Более чем любой другой правитель в любой из воюющих стран, Сталин действительно держал в своих руках управление войной во всех ее аспектах: политических и дипломатических, экономических и военных. Он реально был Верховным Главнокомандующим, ибо своим военачальникам он оставлял лишь ограниченную самостоятельность. Его эмиссары на фронтах должны были отчитываться перед ним каждый день: достаточно было малейшего опоздания, чтобы последовал жесткий выговор[28]. Дважды в день — в полдень и вечером — Генеральный штаб докладывал ему об изменениях, происшедших в обстановке за последние часы: оперативная ситуация наносилась на большие стратегические карты. Лишь Сталин знал точную численность резервов и был единственным, кто мог разрешить ввести их в действие. Он сам подбирал кодовые обозначения для военных операций и псевдонимы — для командующих фронтами и армиями[29]. С той же дотошностью он следил за тем, чтобы и во всех других областях последнее слово принадлежало ему. Такая предельная концентрация власти давала некоторые преимущества, но она же создавала препятствия и была причиной задержек: зачастую командующие достаточно высокого ранга оказывались лишенными информации, которая была им абсолютно необходима[30].

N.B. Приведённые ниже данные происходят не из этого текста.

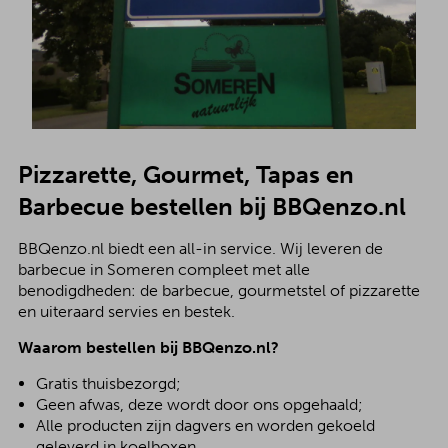
Pizzarette, Gourmet, Tapas en
Barbecue bestellen bij BBQenzo.nl
BBQenzo.nl biedt een all-in service. Wij leveren de
barbecue in Someren compleet met alle
benodigdheden: de barbecue, gourmetstel of pizzarette
en uiteraard servies en bestek.
Waarom bestellen bij BBQenzo.nl?
Gratis thuisbezorgd;
Geen afwas, deze wordt door ons opgehaald;
Alle producten zijn dagvers en worden gekoeld
geleverd in koelboxen.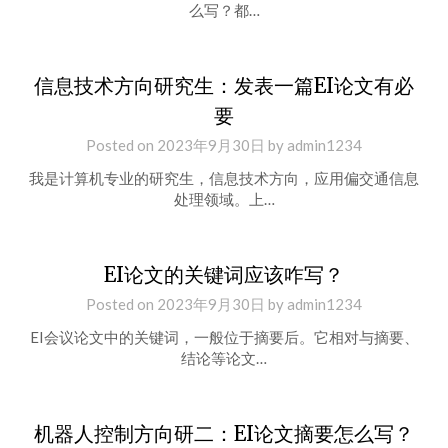
么写？都…
信息技术方向研究生：发表一篇EI论文有必
要
Posted on
2023年9月30日
by
admin1234
我是计算机专业的研究生，信息技术方向，应用偏交通信息
处理领域。上…
EI论文的关键词应该咋写？
Posted on
2023年9月30日
by
admin1234
EI会议论文中的关键词，一般位于摘要后。它相对与摘要、
结论等论文…
机器人控制方向研二：EI论文摘要怎么写？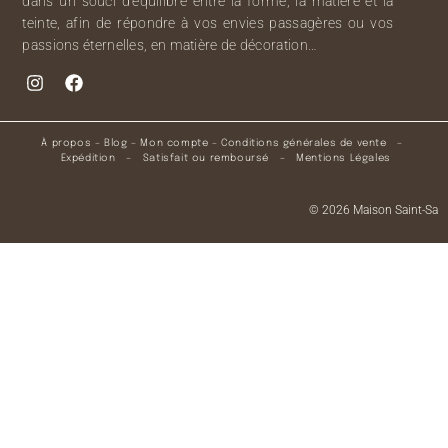
dans un souci d’équilibre entre la forme, la matière et la
teinte, afin de répondre à vos envies passagères ou vos
passions éternelles, en matière de décoration…
À propos
–
Blog
–
Mon compte
–
Conditions générales de vente
–
Expédition
–
Satisfait ou remboursé
–
Mentions Légales
© 2026 Maison Saint-Sa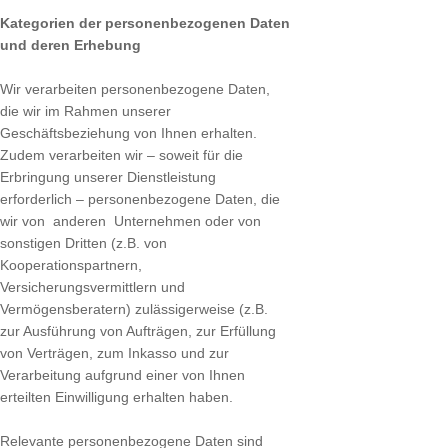
Kategorien der personenbezogenen Daten
und deren Erhebung
Wir verarbeiten personenbezogene Daten,
die wir im Rahmen unserer
Geschäftsbeziehung von Ihnen erhalten.
Zudem verarbeiten wir – soweit für die
Erbringung unserer Dienstleistung
erforderlich – personenbezogene Daten, die
wir von anderen Unternehmen oder von
sonstigen Dritten (z.B. von
Kooperationspartnern,
Versicherungsvermittlern und
Vermögensberatern) zulässigerweise (z.B.
zur Ausführung von Aufträgen, zur Erfüllung
von Verträgen, zum Inkasso und zur
Verarbeitung aufgrund einer von Ihnen
erteilten Einwilligung erhalten haben.
Relevante personenbezogene Daten sind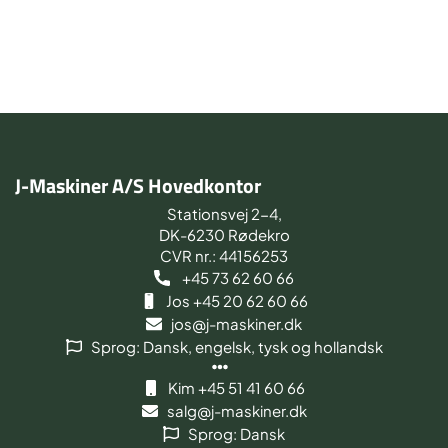
J-Maskiner A/S Hovedkontor
Stationsvej 2-4,
DK-6230 Rødekro
CVR nr.: 44156253
+45 73 62 60 66
Jos +45 20 62 60 66
jos@j-maskiner.dk
Sprog: Dansk, engelsk, tysk og hollandsk
Kim +45 51 41 60 66
salg@j-maskiner.dk
Sprog: Dansk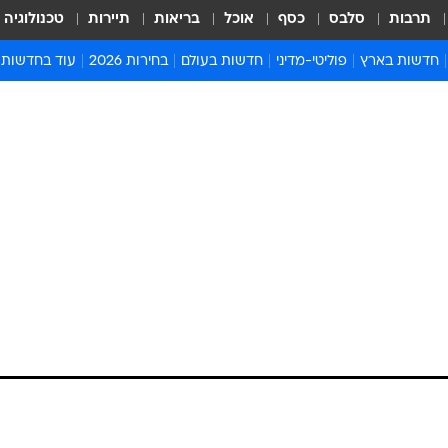
תרבות
סלבס
כסף
אוכל
בריאות
תיירות
טכנולוגיה
חדשות בארץ
פוליטי-מדיני
חדשות בעולם
בחירות 2026
עוד בחדשות
אירועים בארץ
פוליטיקה וממשל
המזרח התיכון
דעות ופרשנויו
חדשות פלילים ומשפט
יחסי חוץ
אירופה
סרי ושלזינגר
חינוך
אמריקה
פרויקטים מיוח
ישראלים בחו"ל
אסיה והפסיפיק
אסור לפספס
בריאות
אפריקה
מדע וסביבה
חברה ורווחה
הנחיות פיקוד 
ארכיון מדורים
זמני כניסת ש
לוח חופשות וח
לוח שנה
חדשות יהדות
חדשות המשפ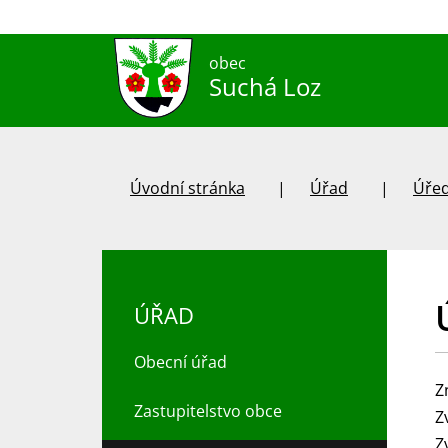
obec
Suchá Loz
Úvodní stránka
Úřad
Úřed
ÚŘAD
Obecní úřad
Z
Zastupitelstvo obce
Z
Z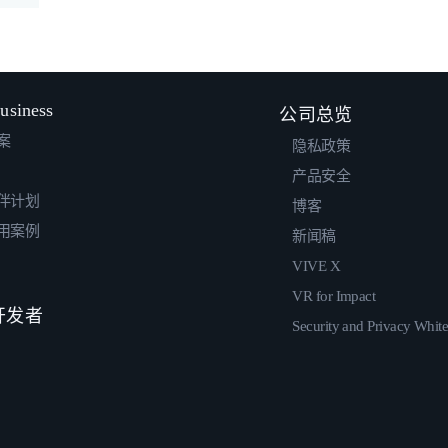
usiness
公司总览
案
隐私政策
产品安全
伴计划
博客
用案例
新闻稿
VIVE X
VR for Impact
 开发者
Security and Privacy Whit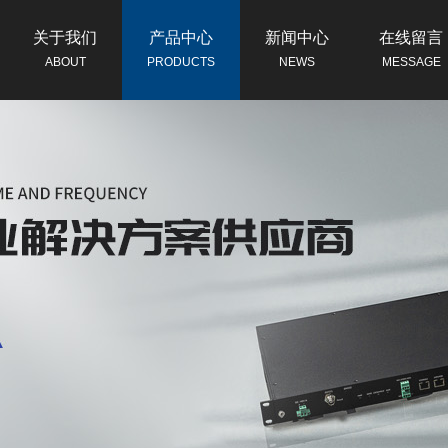
关于我们
产品中心
新闻中心
在线留言
ABOUT
PRODUCTS
NEWS
MESSAGE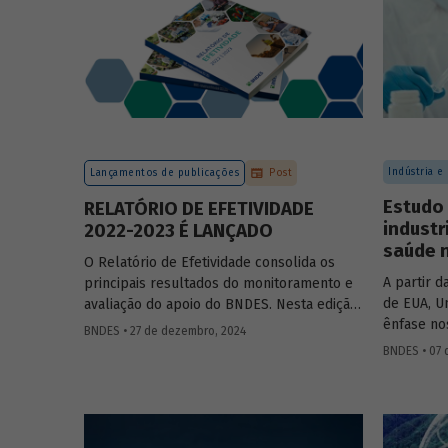
Indústria e
Lançamentos de publicações
Post
Estudo 
RELATÓRIO DE EFETIVIDADE
industr
2022-2023 É LANÇADO
saúde 
O Relatório de Efetividade consolida os
A partir d
principais resultados do monitoramento e
de EUA, Un
avaliação do apoio do BNDES. Nesta edição,
ênfase no
são apresentados o desempenho
BNDES • 27 de dezembro, 2024
2020, o ar
operacional, as entregas e os impactos do
BNDES • 07 
oportunid
apoio do Banco no biênio.
inspiraci
Complexo 
no Brasil.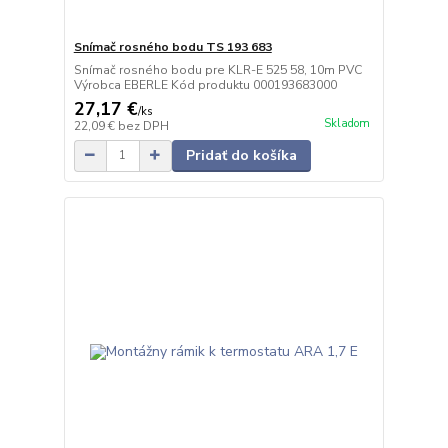
Snímač rosného bodu TS 193 683
Snímač rosného bodu pre KLR-E 525 58, 10m PVC
Výrobca EBERLE Kód produktu 000193683000
27,17 €
/
ks
Skladom
22,09 €
bez DPH
Pridať do košíka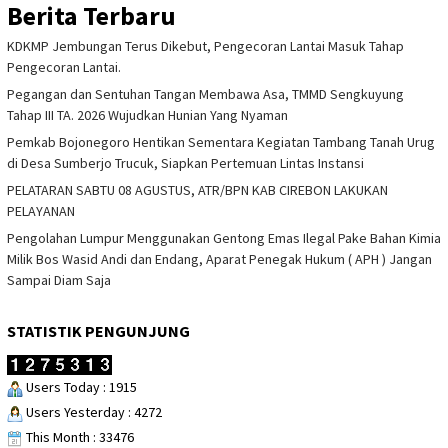
Berita Terbaru
KDKMP Jembungan Terus Dikebut, Pengecoran Lantai Masuk Tahap
Pengecoran Lantai.
Pegangan dan Sentuhan Tangan Membawa Asa, TMMD Sengkuyung
Tahap III TA. 2026 Wujudkan Hunian Yang Nyaman
Pemkab Bojonegoro Hentikan Sementara Kegiatan Tambang Tanah Urug
di Desa Sumberjo Trucuk, Siapkan Pertemuan Lintas Instansi
PELATARAN SABTU 08 AGUSTUS, ATR/BPN KAB CIREBON LAKUKAN
PELAYANAN
Pengolahan Lumpur Menggunakan Gentong Emas Ilegal Pake Bahan Kimia
Milik Bos Wasid Andi dan Endang, Aparat Penegak Hukum ( APH ) Jangan
Sampai Diam Saja
STATISTIK PENGUNJUNG
Users Today : 1915
Users Yesterday : 4272
This Month : 33476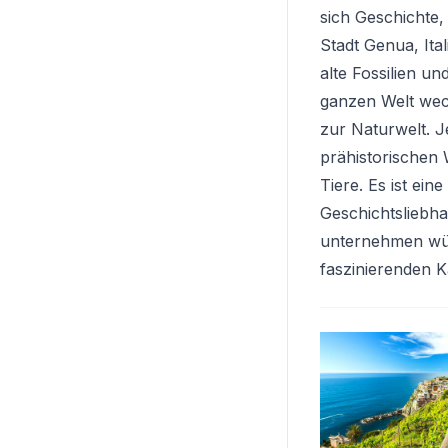
sich Geschichte,
Stadt Genua, Ita
alte Fossilien u
ganzen Welt wec
zur Naturwelt. 
prähistorischen 
Tiere. Es ist ein
Geschichtsliebha
unternehmen wür
faszinierenden 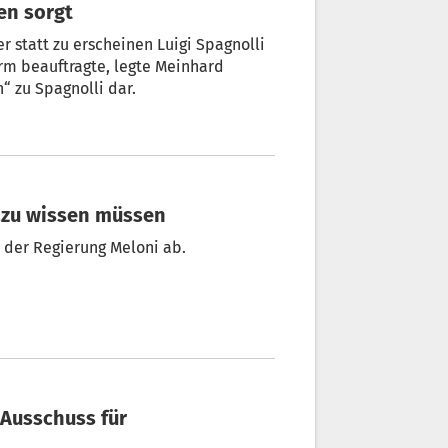
nen sorgt
r statt zu erscheinen Luigi Spagnolli
gte, legte Meinhard
“ zu Spagnolli dar.
dazu wissen müssen
Der Senat stimmt heute über die Verfassungsreform der Regierung Meloni ab.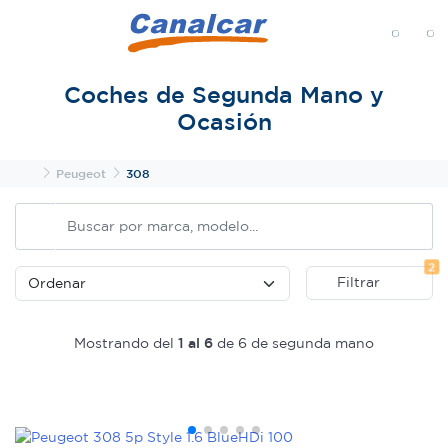
MENÚ
Coches de Segunda Mano y
Ocasión
Inicio
Peugeot
308
Fi
2
Filtrar
Mostrando del
1 al 6
de 6 de segunda mano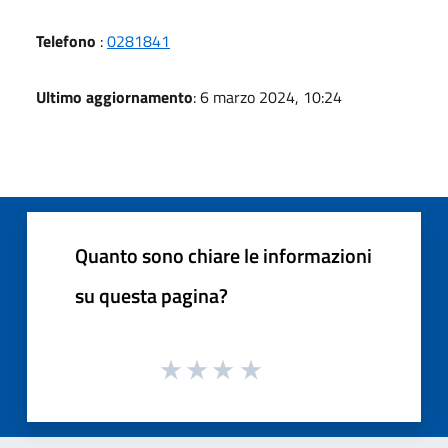
Telefono
:
0281841
Ultimo aggiornamento
: 6 marzo 2024, 10:24
Quanto sono chiare le informazioni
su questa pagina?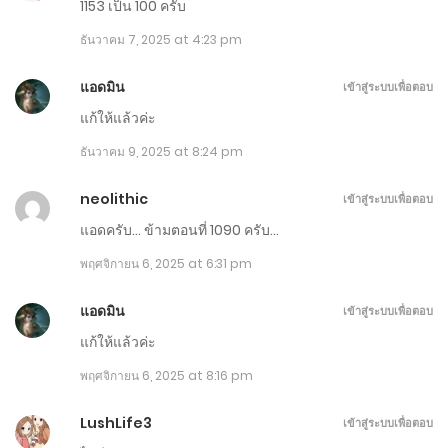
มกราคม 20, 2026
1153 เป็น 100 ครับ
ธันวาคม 7, 2025 at 4:23 pm
ตอนที่ 1231-1240
มกราคม 15, 2026
แอดมิน
เข้าสู่ระบบเพื่อตอบ
แก้ให้แล้วค่ะ
ตอนที่ 1221-1230
ธันวาคม 9, 2025 at 8:24 pm
มกราคม 10, 2026
neolithic
เข้าสู่ระบบเพื่อตอบ
ตอนที่ 1211-1220
แอดครับ… ข้ามตอนที่ 1090 ครับ…
มกราคม 5, 2026
พฤศจิกายน 6, 2025 at 6:31 pm
ตอนที่ 1201-1210
แอดมิน
เข้าสู่ระบบเพื่อตอบ
ธันวาคม 31, 2025
แก้ให้แล้วค่ะ
พฤศจิกายน 6, 2025 at 8:16 pm
ตอนที่ 1191-1200
ธันวาคม 26, 2025
LushLife3
เข้าสู่ระบบเพื่อตอบ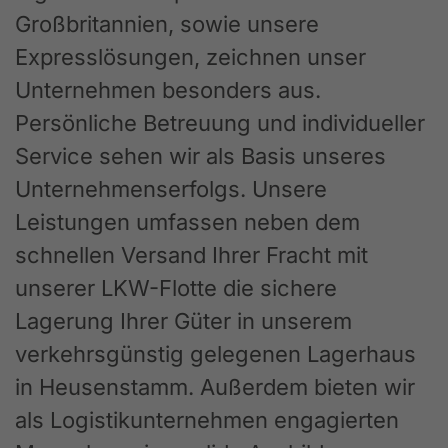
Großbritannien, sowie unsere
Expresslösungen, zeichnen unser
Unternehmen besonders aus.
Persönliche Betreuung und individueller
Service sehen wir als Basis unseres
Unternehmenserfolgs. Unsere
Leistungen umfassen neben dem
schnellen Versand Ihrer Fracht mit
unserer LKW-Flotte die sichere
Lagerung Ihrer Güter in unserem
verkehrsgünstig gelegenen Lagerhaus
in Heusenstamm. Außerdem bieten wir
als Logistikunternehmen engagierten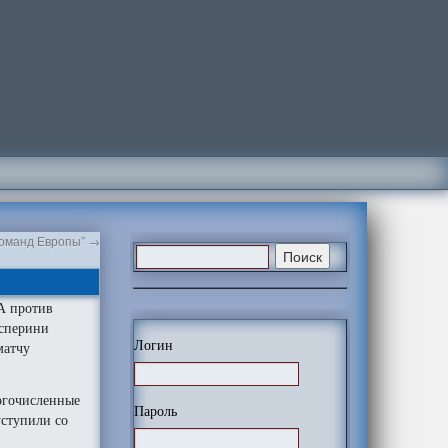
 команд Европы”
→
А против
асперини
Логин
матчу
огочисленные
Пароль
уступили со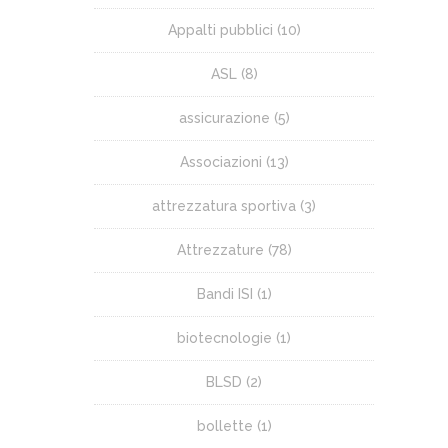
Appalti pubblici
(10)
ASL
(8)
assicurazione
(5)
Associazioni
(13)
attrezzatura sportiva
(3)
Attrezzature
(78)
Bandi ISI
(1)
biotecnologie
(1)
BLSD
(2)
bollette
(1)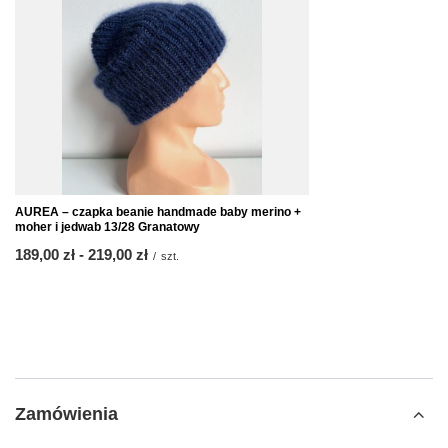
AUREA – czapka beanie handmade baby merino +
moher i jedwab 13/28 Granatowy
od
189,00 zł
-
do
219,00 zł
/
szt.
Zamówienia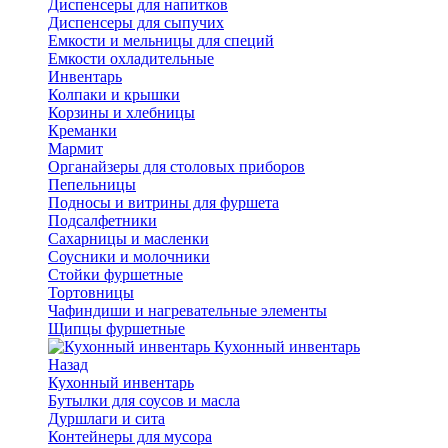
Диспенсеры для напитков
Диспенсеры для сыпучих
Емкости и мельницы для специй
Емкости охладительные
Инвентарь
Колпаки и крышки
Корзины и хлебницы
Креманки
Мармит
Органайзеры для столовых приборов
Пепельницы
Подносы и витрины для фуршета
Подсалфетники
Сахарницы и масленки
Соусники и молочники
Стойки фуршетные
Тортовницы
Чафиндиши и нагревательные элементы
Щипцы фуршетные
Кухонный инвентарь
Назад
Кухонный инвентарь
Бутылки для соусов и масла
Дуршлаги и сита
Контейнеры для мусора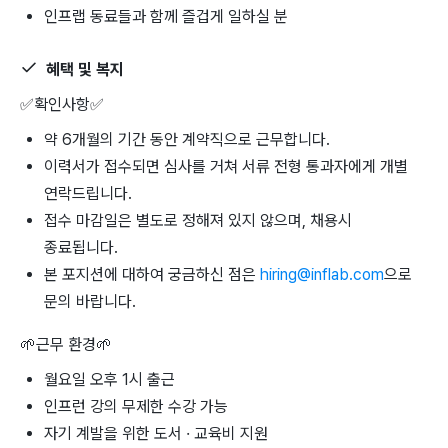
인프랩 동료들과 함께 즐겁게 일하실 분
혜택 및 복지
✅
확인사항
✅
약 6개월의 기간 동안 계약직으로 근무합니다.
이력서가 접수되면 심사를 거쳐 서류 전형 통과자에게 개별
연락드립니다.
접수 마감일은 별도로 정해져 있지 않으며, 채용시
종료됩니다.
본 포지션에 대하여 궁금하신 점은
hiring@inflab.com
으로
문의 바랍니다.
🌱
근무 환경
🌱
월요일 오후 1시 출근
인프런 강의 무제한 수강 가능
자기 계발을 위한 도서 · 교육비 지원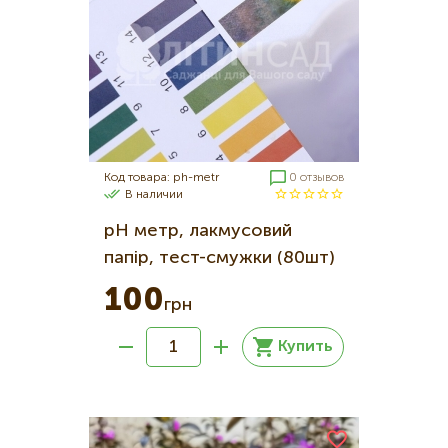
Код товара: ph-metr
0 отзывов
В наличии
pH метр, лакмусовий
папір, тест-смужки (80шт)
100
грн
Купить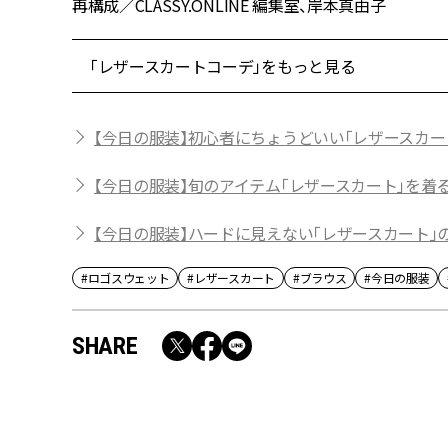
再構成／CLASSY.ONLINE 編集室、岸本真由子
「レザースカートコーデ」をもっと見る
【今日の服装】初心者にちょうどいい「レザースカー
【今日の服装】旬のアイテム「レザースカート」を着
【今日の服装】ハードに見えない「レザースカート」
#ロゴスウェット
#レザースカート
#ブラウス
#今日の服装
SHARE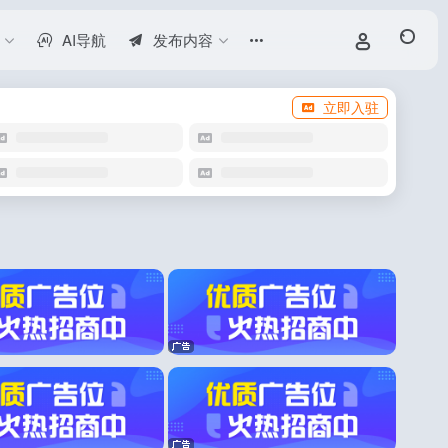
AI导航
发布内容
立即入驻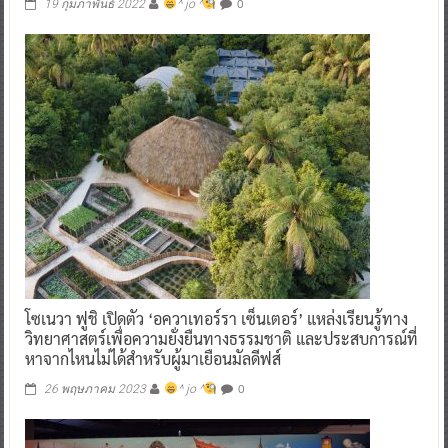
0
19 กุมภาพันธ์ 2022
^ jo ^
โซเนวา ฟูชิ เปิดตัว ‘อควาเทอร์รา เซ็นเตอร์’ แหล่งเรียนรู้ทาง
วิทยาศาสตร์เพื่อความยั่งยืนทางธรรมชาติ และประสบการณ์ที่
หาจากไหนไม่ได้สำหรับผู้มาเยือนมัลดีฟส์
0
26 พฤษภาคม 2023
^ jo ^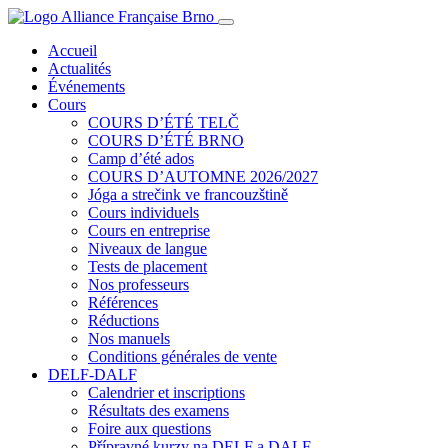
Accueil
Actualités
Événements
Cours
COURS D’ÉTÉ TELČ
COURS D’ÉTÉ BRNO
Camp d’été ados
COURS D’AUTOMNE 2026/2027
Jóga a strečink ve francouzštině
Cours individuels
Cours en entreprise
Niveaux de langue
Tests de placement
Nos professeurs
Références
Réductions
Nos manuels
Conditions générales de vente
DELF-DALF
Calendrier et inscriptions
Résultats des examens
Foire aux questions
Přípravné kurzy na DELF a DALF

Лично на себя Сталин взвалил во время войны гигантский труд. По прошествии многих лет его ближайшими сотрудниками были высказаны противоречивые оценки его руководства в тот период: негативные у одних (Хрущева, Воронова), хвалебные у других (Микояна, Штеменко), умеренно позитивные у третьих (Жукова, Василевского)[31]. Оценивать деятельность Сталина надо дифференцированно. В первой фазе войны, как мы видели, последствия его решений не раз были отрицательными: как бы ни объяснялось его стремление поскорее перейти в наступление, оно принесло неудачи. Сталин не был военным специалистом. Подозрительный ко всем, он долго медлил, прежде чем проникнуться доверием к генералам. Но он осознал свою ошибку. Его отношение к военным руководителям переменилось в лето Сталинградской битвы: с этого момента он внимательно прислушивался к их /165/ предложениям, хотя всегда оставлял за собой окончательное решение[32]. Он никогда не был на фронте, но со временем приобрел солидную компетенцию в военных вопросах и, как правило, высказывался не наобум. Те качества его ума, которые объясняли его политическую фортуну, были ему полезны и во время войны: интуиция, позволявшая точно нащупывать слабое место любого партнера, будь то союзник или противник; способность сразу улавливать существенный аспект каждого вопроса; крепкие нервы, превосходная память, упорство. Отрицательную роль во время войны, как и в мирное время, играли его подозрительность, вспышки ярости, абсолютная самоуверенность. В своих отношениях с подчиненными «он был неумолимо настойчив и до жестокости строг». Результаты, которых он добивался таким образом, не всегда бывали удачными, в некоторых же случаях, однако, «он добивался, можно сказать, почти невозможного»[33]. При всех отрицательных сторонах он был в общем и целом самым деятельным из военных руководителей военных лет: самым деятельным из трех лидеров антифашистской коалиции, сказал позже американец Гарриман, который близко знал всех трех[34].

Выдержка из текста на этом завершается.